Discussion The most common etiologies for a fetal chest mass with hydrops is cystic adenomatoid malformation, pulmonary sequestration, and congenital diaphragmatic hernia. King and co-workers (1) presented a nice review of echogenic lung lesions by prenatal sonography. The prenatal diagnosis was correct in 13 of 17 fetuses with echogenic lung masses. Cystic adenomatoid malformation has been traditionally divided into three different types based on the presence of cysts (2). Type I consists mainly of large cysts, Type II is mixed, and Type III involves the presence of microcysts. In our case, the presence of cystic structures within this mass strongly suggested a cystic adenomatoid malformation. This abnormality can also be confused with bronchopulmonary sequestration where a part of the lung has become disconnected with the bronchial tree. These lesions can occur within (intralobar) or outside (extralobar) the main lung parenchyma. Congenital anomalies, such as diaphragmatic hernia, cardiac defects, and gastric communications, are more commonly found (15-60%) with extralobar sequestration (3). In the current case, we were unable to document an aberrant vessel by color Doppler sonography. An example of a systemic vascular supply is demonstrated in another fetus with pulmonary sequestration (Figure 6). Cystic adenomatoid malformation and bronchopulmonary sequestration are traditionally considered to have distinctive embryology, histologic characteristics, and natural history. However, Cass and co-workers (4) have described six fetuses who were diagnosed with fetal chest masses between 19-30 menstrual weeks. All six were thought to have the sonographic appearance of cystic adenomatoid malformation because an aberrant systemic vessel was not identified. After delivery, all 6 lesions were confirmed to have an aberrant systemic vessel directly from the aorta. The surgical findings indicated an bronchopulmonary sequestration of the extralobar variety in 1 case and intralobar type in the others. Nonetheless, all 6 lesions had histologic evidence of cystic adenomatoid malformation. These "hybrid" cases suggest a similar embryological origin for both types of pulmonary lesions and underscores the difficulty with trying to differentiate between the two lesions by prenatal sonography.
 
Case References 1. King SJ, Pilling DW, Walkinshaw S. Fetal echogenic lung lesions: prenatal ultrasound diagnosis and outcome. Pediatr Radiol 1995;25:208-10. 

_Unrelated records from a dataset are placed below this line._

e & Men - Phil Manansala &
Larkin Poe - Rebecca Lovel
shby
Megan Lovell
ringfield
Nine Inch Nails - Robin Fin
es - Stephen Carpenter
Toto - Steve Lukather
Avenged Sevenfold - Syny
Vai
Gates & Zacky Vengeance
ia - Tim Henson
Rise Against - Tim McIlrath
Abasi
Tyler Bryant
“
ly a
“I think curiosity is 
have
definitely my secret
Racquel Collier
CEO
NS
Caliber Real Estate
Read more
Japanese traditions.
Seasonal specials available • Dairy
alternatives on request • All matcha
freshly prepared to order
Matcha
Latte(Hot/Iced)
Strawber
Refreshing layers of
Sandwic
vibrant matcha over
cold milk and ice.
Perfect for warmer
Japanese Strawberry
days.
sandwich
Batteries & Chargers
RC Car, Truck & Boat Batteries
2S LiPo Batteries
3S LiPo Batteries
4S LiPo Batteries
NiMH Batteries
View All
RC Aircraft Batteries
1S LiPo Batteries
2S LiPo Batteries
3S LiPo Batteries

2. Stocker JT, Madewell JE, Drake RM. Congenital cystic adenomatoid malformation of the lung. Hum Pathol 1977; 8:155-71. 

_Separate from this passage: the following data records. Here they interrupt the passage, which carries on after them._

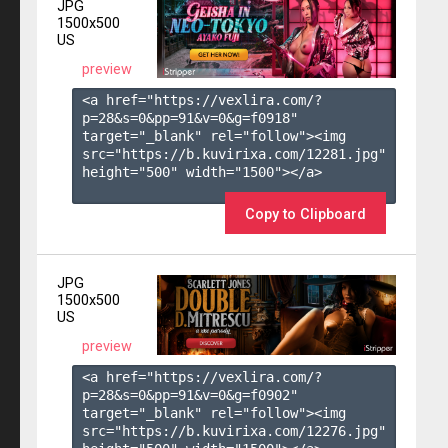
JPG
1500x500
US
preview
<a href="https://vexlira.com/?
p=28&s=
0
&pp=
91
&v=
0
&g=
f0918
" 
target="_blank" rel="follow"><img 
src="https://b.kuvirixa.com/12281.jpg" 
height="500" width="1500"></a>

Copy to Clipboard
JPG
1500x500
US
preview
<a href="https://vexlira.com/?
p=28&s=
0
&pp=
91
&v=
0
&g=
f0902
" 
target="_blank" rel="follow"><img 
src="https://b.kuvirixa.com/12276.jpg" 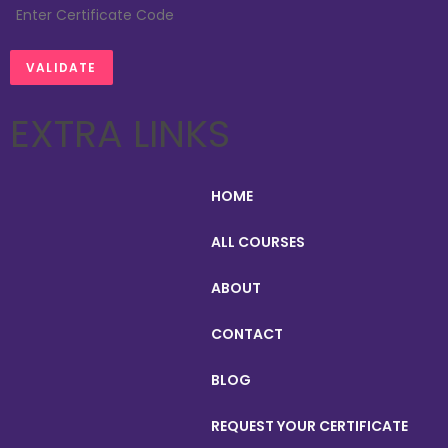
EXTRA LINKS
HOME
ALL COURSES
ABOUT
CONTACT
BLOG
REQUEST YOUR CERTIFICATE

3. Savic B, Birtel FJ, Tholen W, Funke HD, Knoche R. Lung sequestration: report of seven cases and review of 540 published cases. Thorax 1979; 34:96-101. 
4. Cass DL, Crombleholme TM, Howell LJ, Stafford PW, Ruchelli ED, Adzick NS. Cystic lung lesions with systemic arterial blood supply: a hybrid of congenital cystic adenomatoid malformation and bronchopulmonary sequestration. J Pediatr Surg 1997;32:986-90.
 
Follow Up The patient developed preterm labor and delivered twins. The fetus with the lung mass and pleural effusions expired.